[Extracted records]
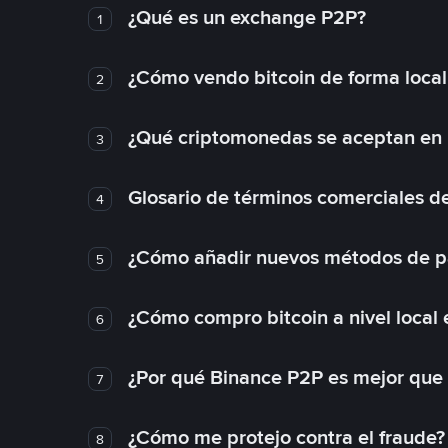
¿Qué es un exchange P2P?
1
¿Cómo vendo bitcoin de forma loca
2
¿Qué criptomonedas se aceptan en l
3
Glosario de términos comerciales d
4
¿Cómo añadir nuevos métodos de p
5
¿Cómo compro bitcoin a nivel local
6
¿Por qué Binance P2P es mejor que
7
¿Cómo me protejo contra el fraude? 
8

§ **Aim of the exercise**: Every line above should be returned exactly; the pictures stay out.

§ **Exercise answer**:
¿Qué es un exchange P2P?
1
¿Cómo vendo bitcoin de forma loca
2
¿Qué criptomonedas se aceptan en l
3
Glosario de términos comerciales d
4
¿Cómo añadir nuevos métodos de p
5
¿Cómo compro bitcoin a nivel local
6
¿Por qué Binance P2P es mejor que
7
¿Cómo me protejo contra el fraude? 
8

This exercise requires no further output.